Today's adventure winded towards Lake Monroe, eager to use  the Indiana State Parks Pass of which I am so proud. However, when an abandoned gas station boasts three giant, orange, plastic animals, as well as a reclining giraffe of more realistic coloring, a photographer and her sidekick do not simply pass on by. (Perhaps they do, but assume they turn around in a nearby driveway.) We wandered around the property. Though the gas pumps displayed yellow stickers verifying that 2007 found them perfectly suitable, it looked like ages had passed since any car had stopped there. 

We meandered to the field across the road and I pretended to talk on a pay phone that reminded me kindly to hang up and try again. Its functionally seemed oddly out of place. After Caitlin shot several light-themed photos, we walked back over to the giant cow, elephant, and giraffes. They stared at us as we stared at them, knowing that we couldn't leave without using them, but not knowing how. 

The bright red building behind them, which had previously been shut off from the world, revealed an office inside a door swung open wide. A car then pulled up, and an older gentleman got out, watching us watching the animals. What would he assume? What good could we possibly be up to? Then again, what bad?

He took a few steps towards us, as we backed away from plastic zoo. "Do you want one of these?" he asked amiably. "YES! DO I EVER!" I screamed in my head. Oh! How cool we would be! What excellent pranks we could pull! "I wish," we expressed verbally. "We have no place to put it." He was disappointed, but no doubt understood our quandary. 

This semester, I'm taking a class on museums and artifacts. We study objects, which in itself is a reflection of culture. This giant elephant is an object of great interest to me. Why was it made? Where was it used? What was it used for? Why did it end up by an abandoned gas station? What will become of it?

This class has prompted me not only to ask questions about objects, but about my relation to them. At first, and yes, this is probably just me, adopting the elephant sounded like the best idea that had ever crossed my path. Realistically, the elephant would become a burden. How would I transport it? Where would I put it? When I broaden my scope, I realize just how many elephants are in this very room with me. Objects that seem like a great deal. A 99 cent sweater may not take as much room as a life-sized elephant, but things add up.

Here I am, 20, and in danger of becoming weighed down by the things I possess.
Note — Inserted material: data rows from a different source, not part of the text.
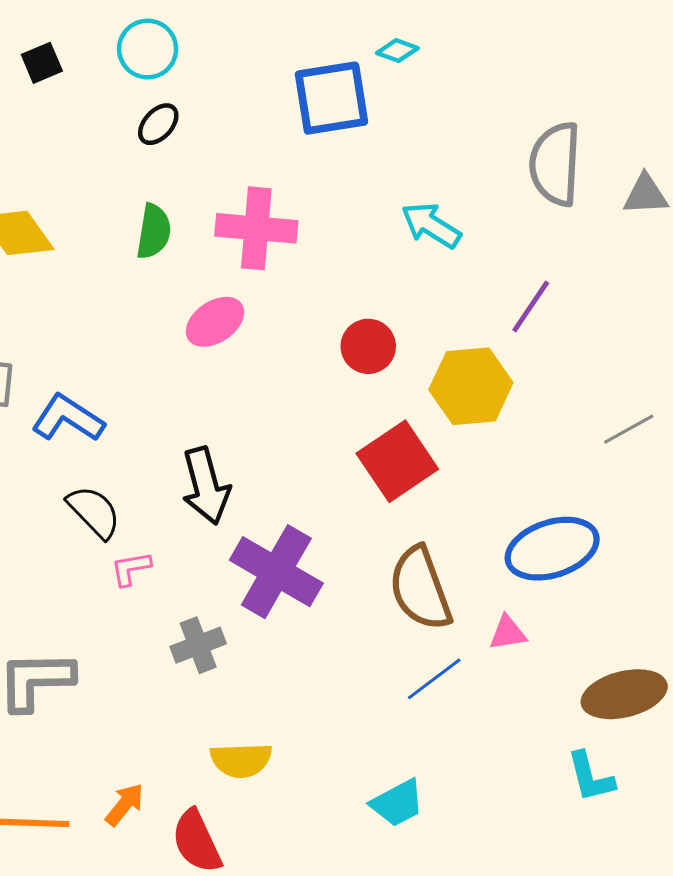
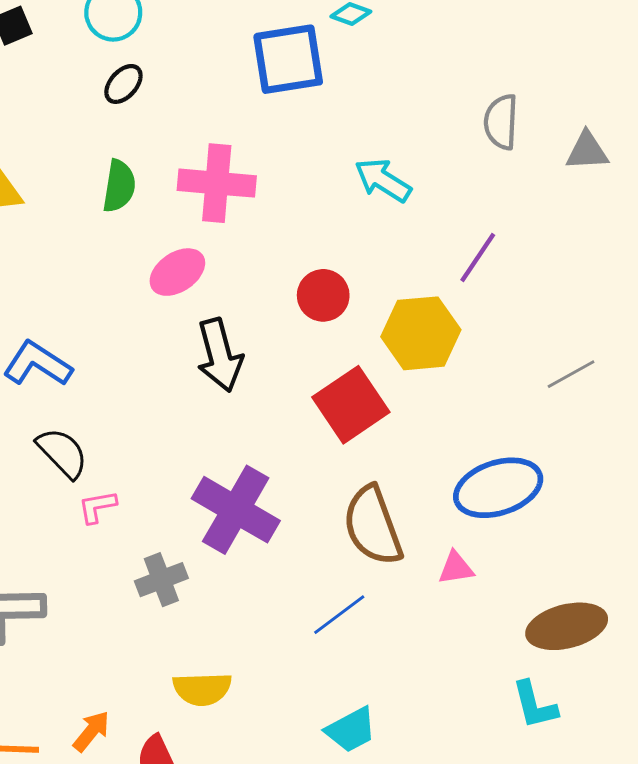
gray semicircle: (555, 164) -> (501, 122), size x0.7
black arrow: (206, 486) -> (220, 355), moved
blue line: (434, 679) -> (339, 615), moved

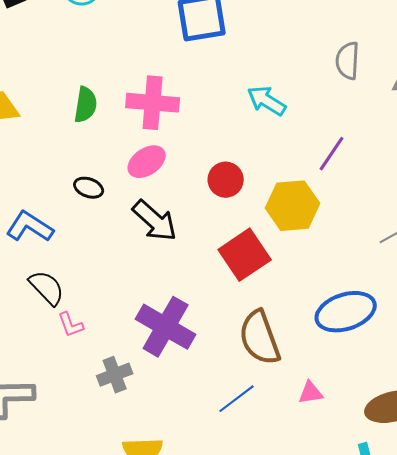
black ellipse: (123, 84) -> (89, 188), moved, turned 68
pink ellipse: (177, 272) -> (147, 162), moved
black arrow: (220, 355) -> (155, 221), turned -33
pink L-shape: (97, 507) -> (71, 325), turned -100
pink triangle: (456, 568) -> (311, 393), moved

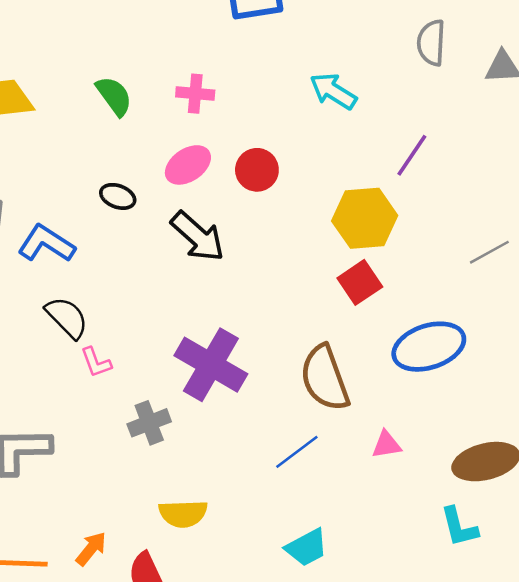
pink cross: (153, 103) -> (195, 94), size x0.6
green semicircle: (86, 105) -> (114, 96), turned -45
red circle: (226, 180) -> (257, 170), moved
red square: (245, 255) -> (360, 282), moved, size x0.7

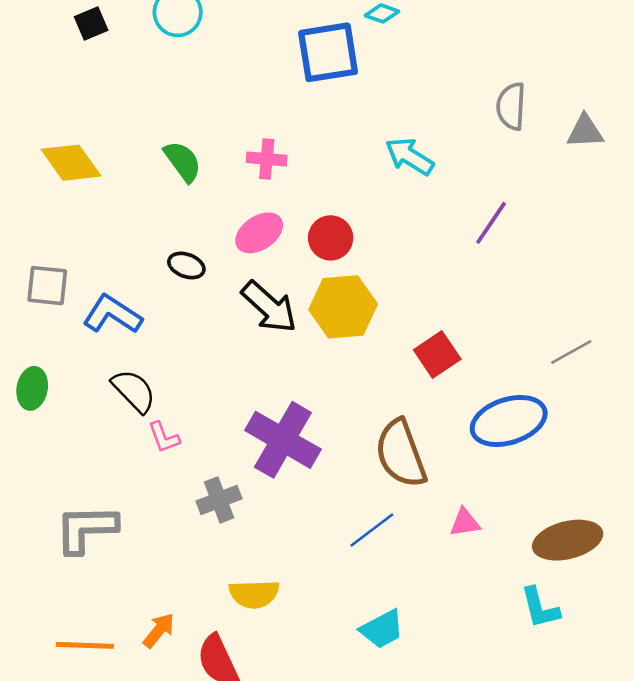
yellow hexagon: (365, 218) -> (343, 307), moved
gray line: (489, 252) -> (571, 352), moved

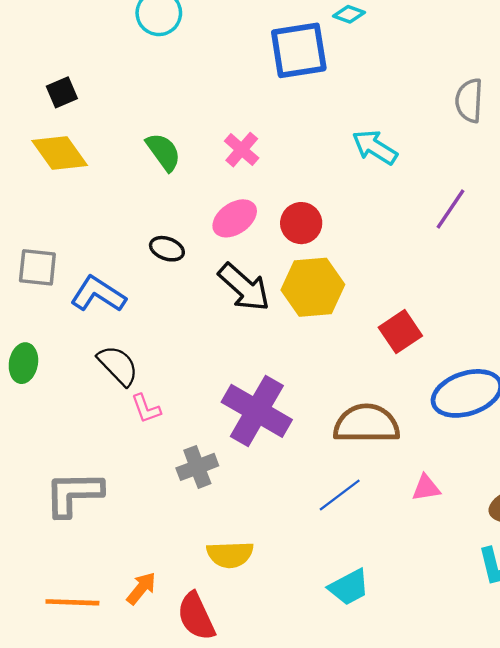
black square: (91, 24) -> (62, 92), moved
pink cross: (267, 159) -> (242, 150), turned 36
brown semicircle: (401, 454) -> (367, 424), turned 110

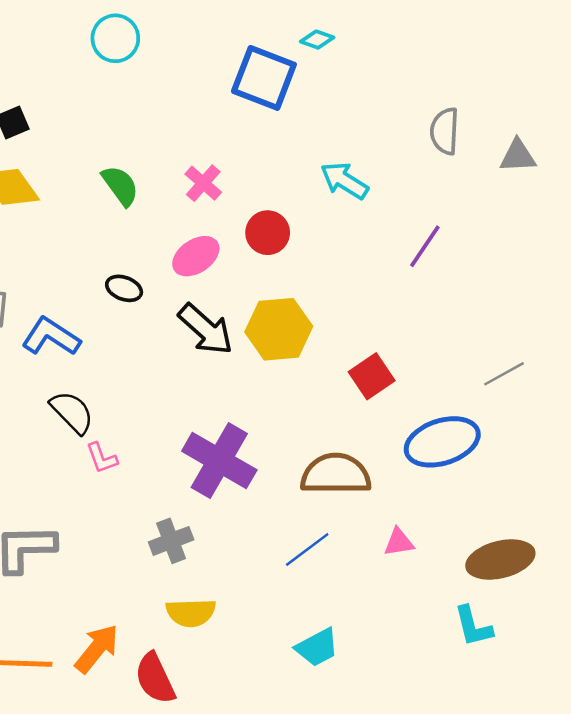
blue square: (299, 50) -> (264, 78), turned 30
red circle: (301, 223) -> (268, 233), moved
gray cross: (197, 467) -> (171, 541), moved
orange arrow: (141, 588) -> (97, 649), size x1.4

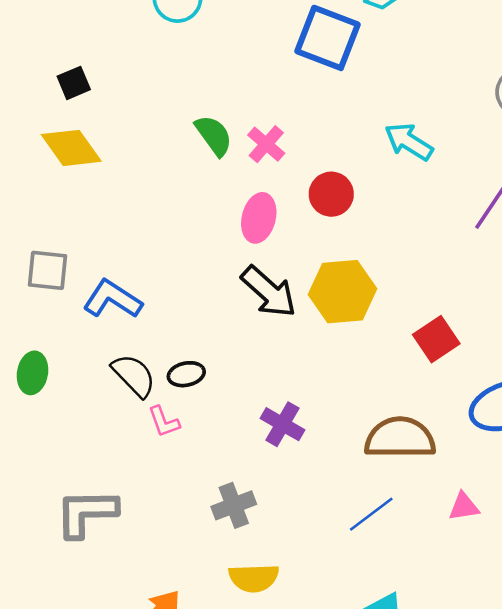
green semicircle: (120, 186) -> (214, 135), moved
pink ellipse: (196, 256) -> (259, 218), turned -42
black ellipse: (124, 288) -> (186, 374), moved, turned -32
purple cross: (219, 460) -> (282, 424), size x0.6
At what point does it all flip upside down, allowing my things to possess me? I left the elephant with just a picture on my phone. Even that photo occupies storage space, but the space is small. I need to be a collector of things that occupy less physical space - of photos and memories and words and writings and friendships - and occupy more of my heart. It reminds me of the wise words of my Savior:
Do not store up for yourselves treasures on earth, where moth and rust destroy, and where thieves break in and steal. But store up for yourselves treasures in heaven, where neither moth nor rust destroys, and where thieves do not break in or steal; for where your treasure is, there your heart will be also." -Jesus
I hope I grow in strength and wisdom to leave behind all kinds of elephants and to take up spirit of freedom and adventure and meaning.